Many of our kids with special needs are described lovingly as "friendly, trusting, hasn't met a person they don't like"; and while those are admirable traits they can also be dangerous ones. It is important to teach our students about the dangers of older kids and adults that are not trusted family or family friends. (Sometimes family and family friends are guilty of crimes too.) Here are some tips to go over with the kids at their level. Role playing is a great idea as well.
- Never give out your address or phone number without your parent's permission.
- If home alone, do NOT answer the door unless you call your parent/caregiver and they give you permission.
- If an older sibling has friends over, they are not allowed in your bedroom or the bathroom with you. They should not be alone sitting next to you. (Move away if they are close to you and no one else is in the room.) They are your sibling's friends and should be with your sibling.
- Never go up to a vehicle to talk to someone. An adult should NOT be asking a child for directions, help, or want to show you or give you something. If an adult is trying to get you to come to his/her vehicle run inside, go to a house or business close by and tell an adult what happened. (There are exceptions, but parents/caregivers need to tell their child the exceptions in his/her case. Such as: family members or friends that may be picking them up from school.)
- Do not go up to adult walking a pet and to see his/her animal. Not all animals are nice and could bite you, and the adult could be using the pet to lure a child.

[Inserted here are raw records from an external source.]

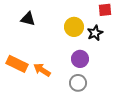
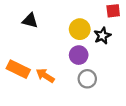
purple circle: (80, 59) -> (79, 55), moved
gray circle: (78, 83) -> (87, 79), moved

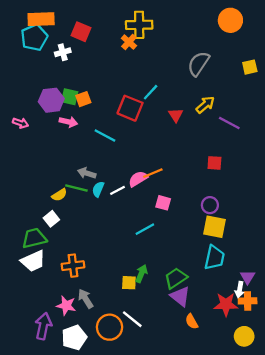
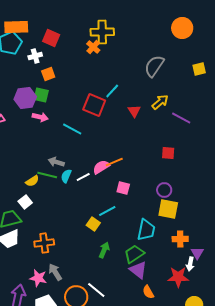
orange square: (83, 99) -> (48, 74), moved
cyan trapezoid: (214, 258) -> (146, 230), moved
yellow square: (129, 283) -> (93, 224), moved, turned 32
orange cross: (248, 301) -> (180, 239), moved

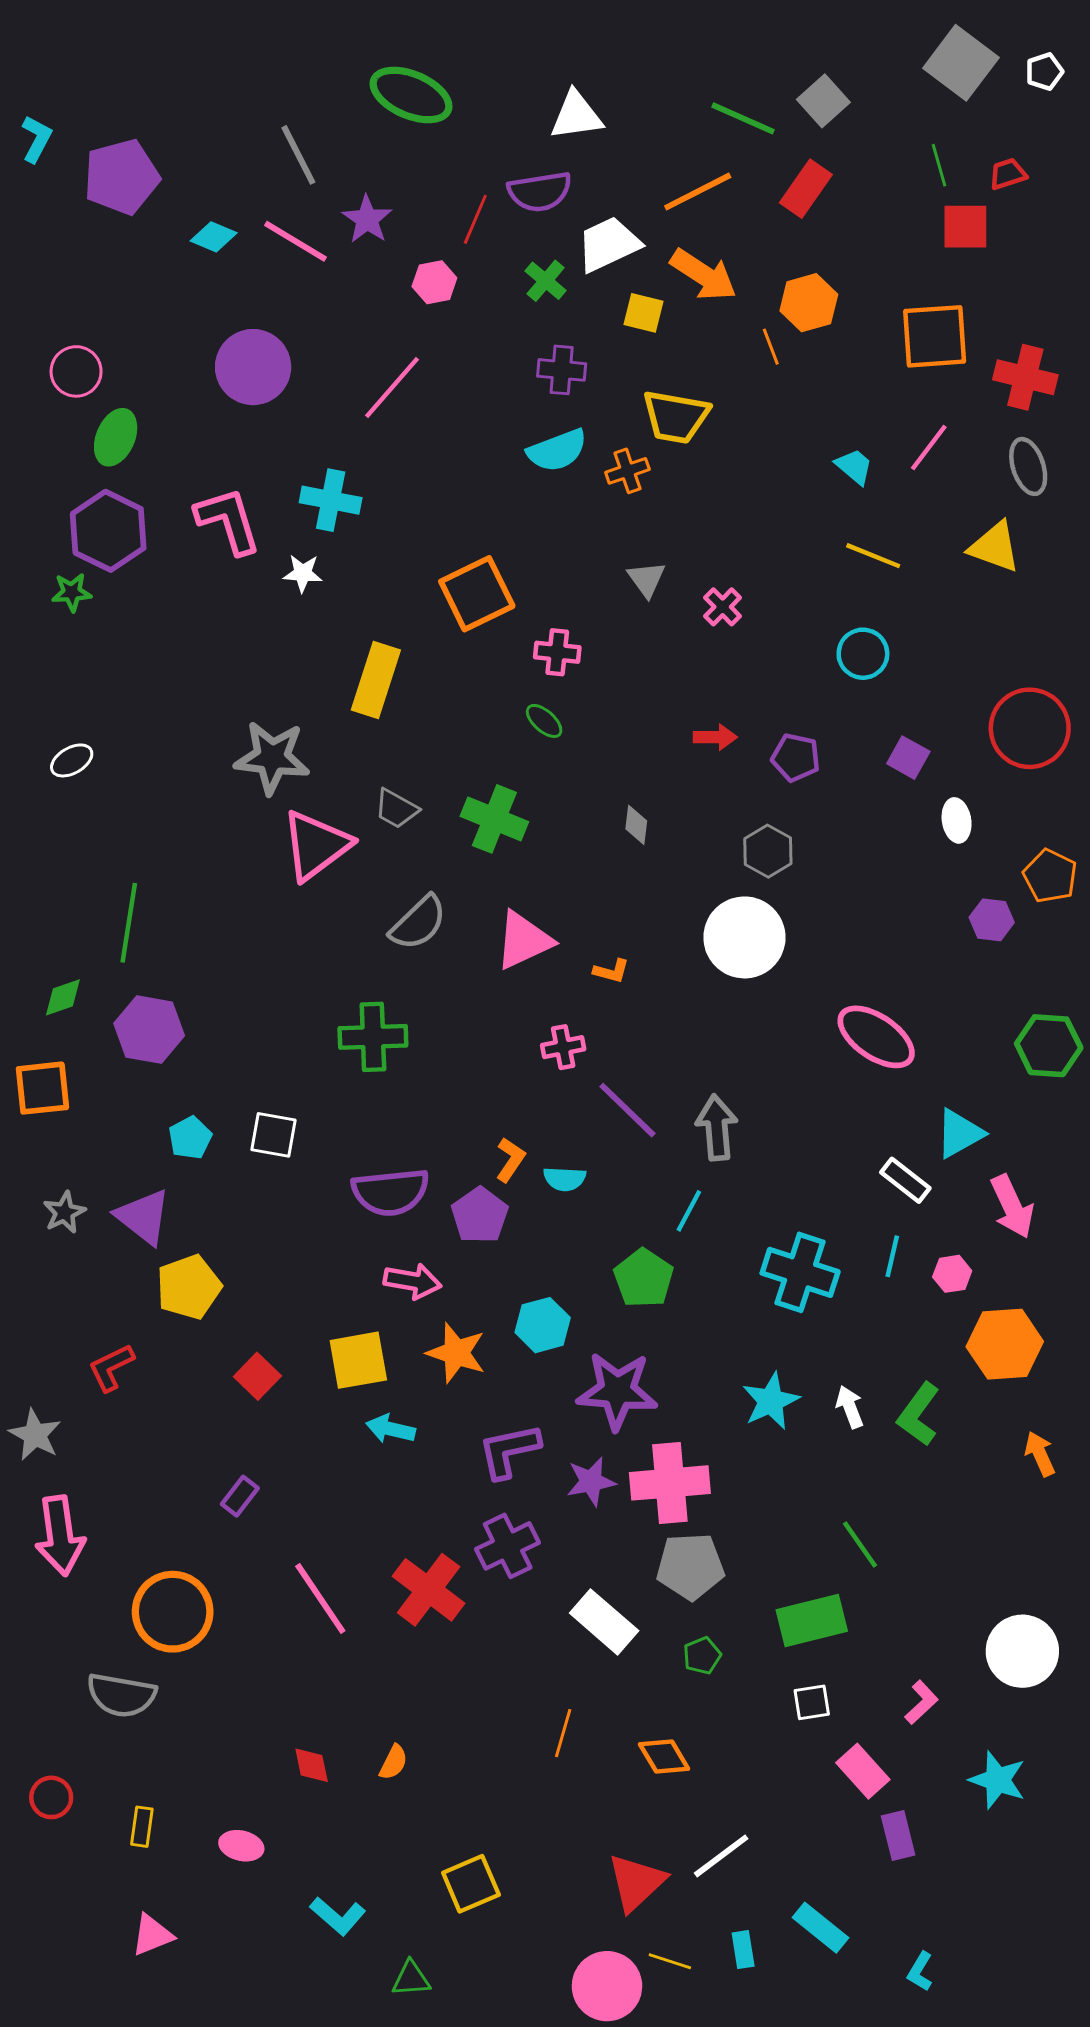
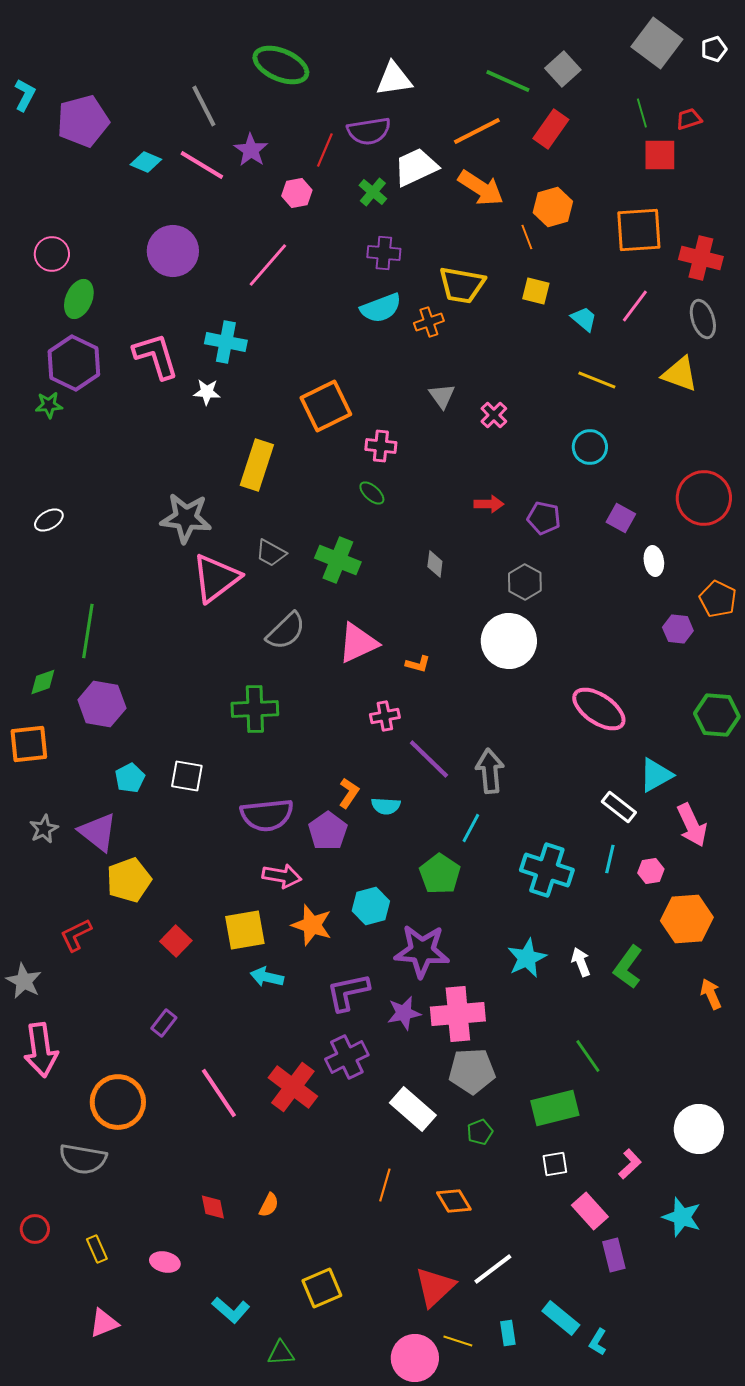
yellow square: (644, 313) -> (536, 291), moved
yellow rectangle: (142, 1827) -> (97, 1249), turned -32
cyan L-shape: (920, 1972) -> (598, 1342), moved

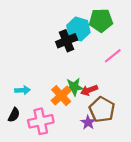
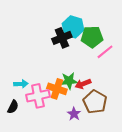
green pentagon: (101, 20) -> (92, 37), moved
orange cross: (61, 96) -> (57, 89), turned -30
pink cross: (41, 121) -> (38, 96), moved
purple star: (88, 122) -> (74, 114), moved

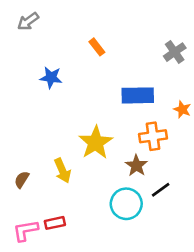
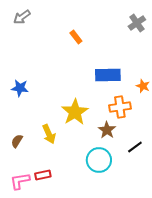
gray cross: (175, 52) -> (137, 23), moved
blue star: (51, 78) -> (20, 88), moved
black line: (161, 190) -> (135, 147), moved

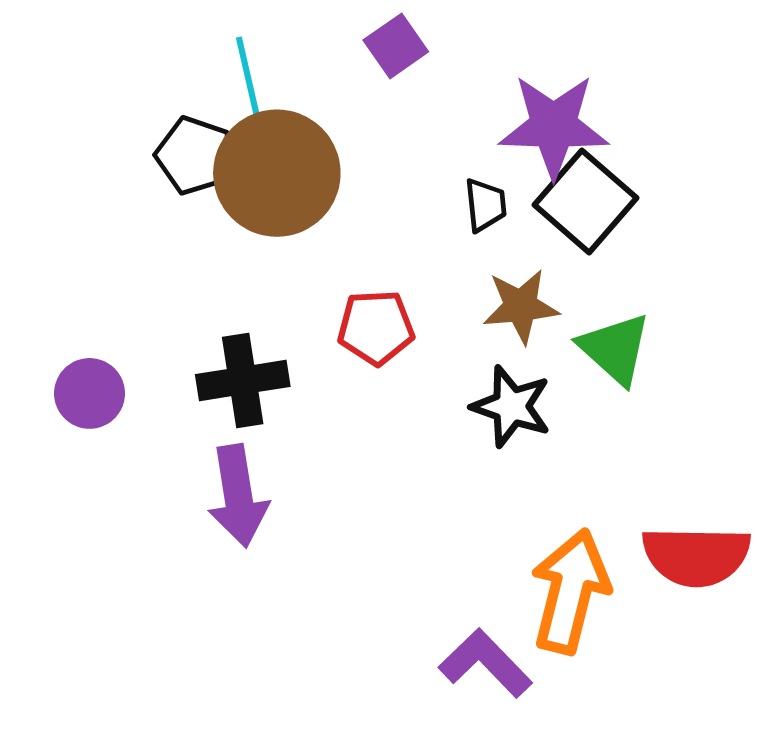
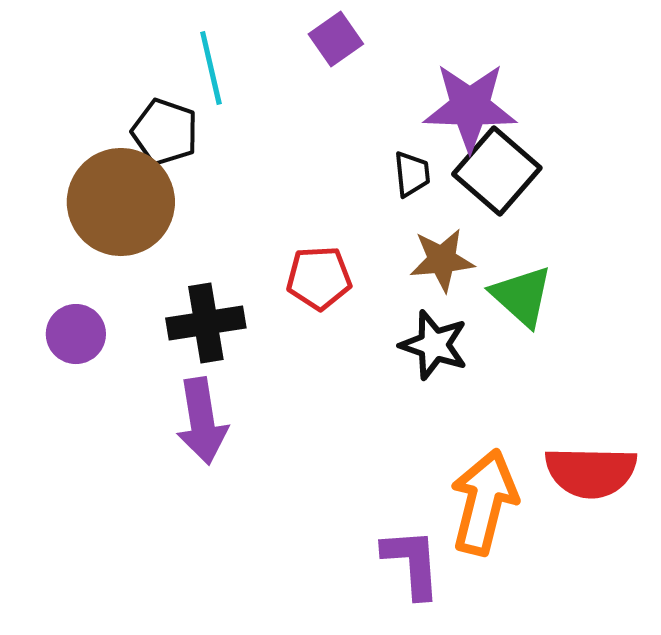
brown circle: (277, 173) -> (121, 202), moved
purple L-shape: (485, 663) -> (412, 563), turned 40

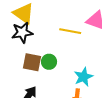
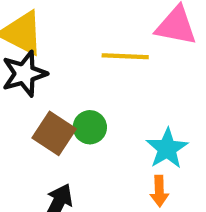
brown square: (32, 62) -> (54, 133), turned 30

- When playing outside, either be in a group of three children or more or have a trusted adult or teenager with you. Groups of kids are much less likely to be targeted.
- When walking somewhere (even less than a block away) walk with someone and follow the tips above. Walking in groups or with a parent may seem less cool, but it's much safer.
- If someone messages you on Facebook to meet you somewhere, check with you parents/caregivers, even if the person tells you not to or that it's a surprise and shouldn't tell anyone. It would be better to ruin a possible surprise than meet someone in secret and be hurt.
- If an adult or teenager grabs you, scream as loud as you can. Get as much attention as possible, the person is more likely to let you go. Then tell a trusted adult.
- Teach who is a trusted adult. Teachers and school workers should NOT be offering you a ride home unless YOU speak to your parents/caregivers and they say it's okay. If you're walking somewhere and a teacher, school worker, or church worker stops to ask if you need a ride; do not approach the vehicle, just say you're fine walking and keep walking. If you feel unsafe turn around and go the opposite direction. It's difficult for a car to turn around that quickly. Be sure to talk to your parents/caregivers about what happened.
- If ANYONE touches you on your bottom, private parts, chest, or anyplace that doesn't feel right, tell your parents/caregivers or teacher/counselor. If ANYONE asks you touch them on their private parts, bottom, chest, or in any way you don't want tell a trusted adult. If ANYONE aks to look at your private areas or wants you to look at their private areas tell a trusted adult. (Explain the doctors are allowed to look at or touch those places but only when your parent/caregiver is in the room too.)
Trustworthy adults need to remember that we shouldn't be giving kids rides unless the parents/caregivers give permission in front of the kiddo. We shouldn't be asking them to look at pictures on our phone or giving out candy in an unstructured setting. If trustworthy adults don't follow the rules, it can be very confusing to our kids with special needs.